#### [EXERCISE BRIEF]
Search each line below for "tvrzení", then return the lines where it appears.

****************

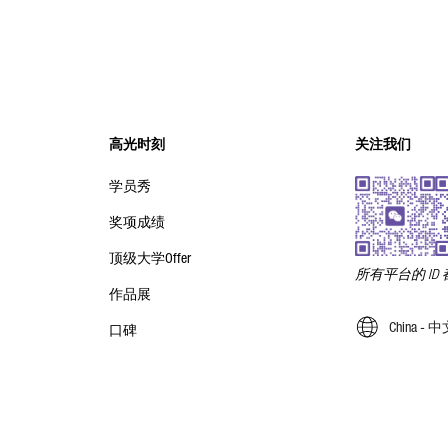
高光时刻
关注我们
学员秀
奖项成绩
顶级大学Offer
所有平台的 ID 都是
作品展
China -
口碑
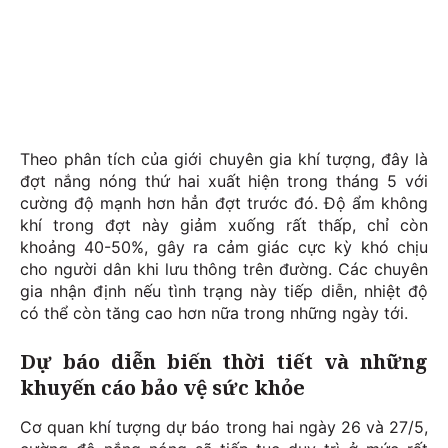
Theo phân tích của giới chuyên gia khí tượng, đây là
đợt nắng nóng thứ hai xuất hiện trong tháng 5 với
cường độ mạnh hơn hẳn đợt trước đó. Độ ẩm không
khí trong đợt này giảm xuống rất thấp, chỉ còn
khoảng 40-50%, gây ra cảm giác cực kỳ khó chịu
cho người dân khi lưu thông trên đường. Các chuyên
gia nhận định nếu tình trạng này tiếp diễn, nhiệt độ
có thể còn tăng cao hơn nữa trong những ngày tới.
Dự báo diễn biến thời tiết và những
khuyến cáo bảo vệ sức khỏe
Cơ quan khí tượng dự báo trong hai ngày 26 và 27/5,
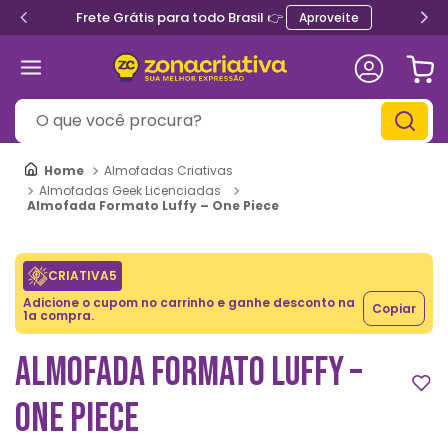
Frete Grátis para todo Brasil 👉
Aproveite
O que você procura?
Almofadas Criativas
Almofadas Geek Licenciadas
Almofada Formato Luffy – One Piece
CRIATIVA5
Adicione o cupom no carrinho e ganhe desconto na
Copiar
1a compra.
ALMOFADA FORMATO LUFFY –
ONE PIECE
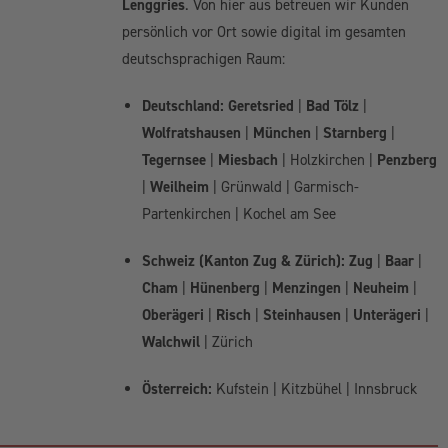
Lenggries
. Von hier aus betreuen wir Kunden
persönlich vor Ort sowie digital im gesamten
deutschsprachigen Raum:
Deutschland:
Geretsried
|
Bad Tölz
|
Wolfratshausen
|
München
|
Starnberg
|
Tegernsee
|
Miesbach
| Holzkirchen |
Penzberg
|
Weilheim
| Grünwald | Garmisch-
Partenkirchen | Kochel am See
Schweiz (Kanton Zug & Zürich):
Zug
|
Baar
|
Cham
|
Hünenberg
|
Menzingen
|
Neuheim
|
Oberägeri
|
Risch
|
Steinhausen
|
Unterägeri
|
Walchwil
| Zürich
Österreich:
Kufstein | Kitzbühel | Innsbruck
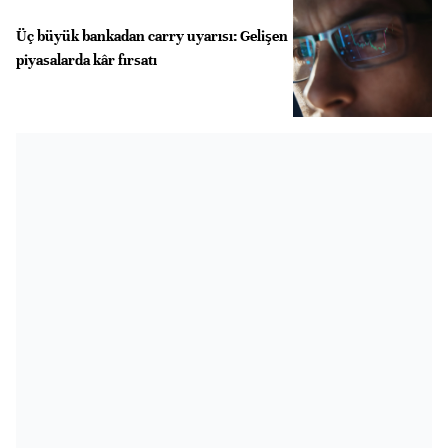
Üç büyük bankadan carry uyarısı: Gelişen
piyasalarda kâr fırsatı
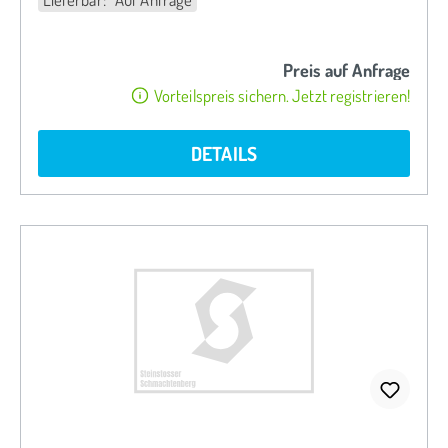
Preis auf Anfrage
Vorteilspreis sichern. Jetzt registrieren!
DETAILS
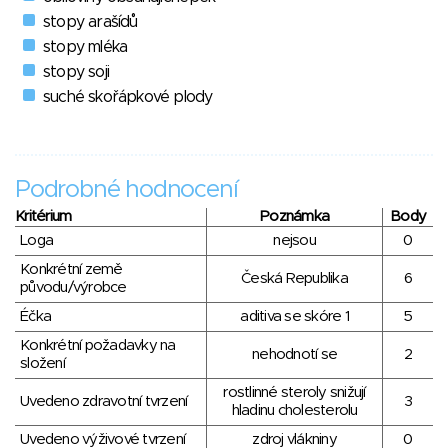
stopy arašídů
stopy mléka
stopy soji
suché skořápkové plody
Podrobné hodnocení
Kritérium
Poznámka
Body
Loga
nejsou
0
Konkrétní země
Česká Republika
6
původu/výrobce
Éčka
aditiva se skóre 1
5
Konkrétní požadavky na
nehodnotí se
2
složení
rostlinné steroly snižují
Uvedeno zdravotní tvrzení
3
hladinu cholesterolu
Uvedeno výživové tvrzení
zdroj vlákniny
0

****************

#### [RESPONSE FOR THIS EXERCISE]
Uvedeno zdravotní tvrzení
Uvedeno výživové tvrzení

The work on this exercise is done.